L’immortalità è il sogno più ambizioso dell’umanità. Dal taoismo cinese alle nuove frontiere della criogenesi l’uomo l’ha cercata ovunque. E non potendola afferrare fisicamente nella realtà, l’ha (momentaneamente) spostata nel regno limitrofo della metafisica, che si chiama Aldilà o resurrezione, oppure in quello della fantasia: dal folklore dei vampiri all’Highlander cinematografico Christopher Lambert.
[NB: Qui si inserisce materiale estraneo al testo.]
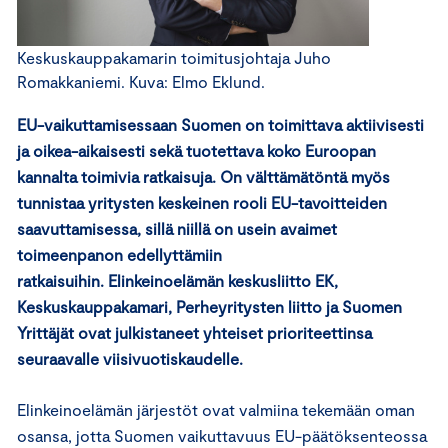
Keskuskauppakamarin toimitusjohtaja Juho
Romakkaniemi. Kuva: Elmo Eklund.
EU-vaikuttamisessaan Suomen on toimittava aktiivisesti
ja oikea-aikaisesti sekä tuotettava koko Euroopan
kannalta toimivia ratkaisuja. On välttämätöntä myös
tunnistaa yritysten keskeinen rooli EU-tavoitteiden
saavuttamisessa, sillä niillä on usein avaimet
toimeenpanon edellyttämiin
ratkaisuihin. Elinkeinoelämän keskusliitto EK,
Keskuskauppakamari, Perheyritysten liitto ja Suomen
Yrittäjät ovat julkistaneet yhteiset prioriteettinsa
seuraavalle viisivuotiskaudelle.
Elinkeinoelämän järjestöt ovat valmiina tekemään oman
osansa, jotta Suomen vaikuttavuus EU-päätöksenteossa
Fino all’invincibile Manji, protagonista di un manga di culto creato da Hiroaki Samura. È un samurai che non può invecchiare perché un verme che vive in simbiosi col suo corpo blocca il naturale processo di invecchiamento, rimarginando qualunque ferita inflittagli. Anche lui, come tutti gli immortali, cerca disperatamente di morire.
Chi invece vuole disperatamente sopravvivere al tempo e al destino, può provare - non appena sarà in commercio - il magico farmaco della misteriosa Isola di Pasqua. Oppure, nell’attesa, provare la gynostemma pentaphylum, un’erba le cui proprietà antiossidanti superano di almeno quattro volte quelle del ginseng. In Cina, dove è molto diffusa, è chiamata jiaogulan, la «pianta-che-vince-la-morte». Ricordandosi, però, che questo straordinario dono non è sufficiente, come insegna il mito greco di Titone. Eos, l’aurora, che lo amava follemente, chiese a Zeus di donargli l’immortalità. Ma dimenticandosi di richiedere anche l’eterna giovinezza, fu condannata a vedere il suo amato diventare sempre più vecchio e privo di forze. E così ottenne che fosse trasformato in cicala.

Un animale che nelle favole vive spensieratamente il presente, senza timori per il futuro.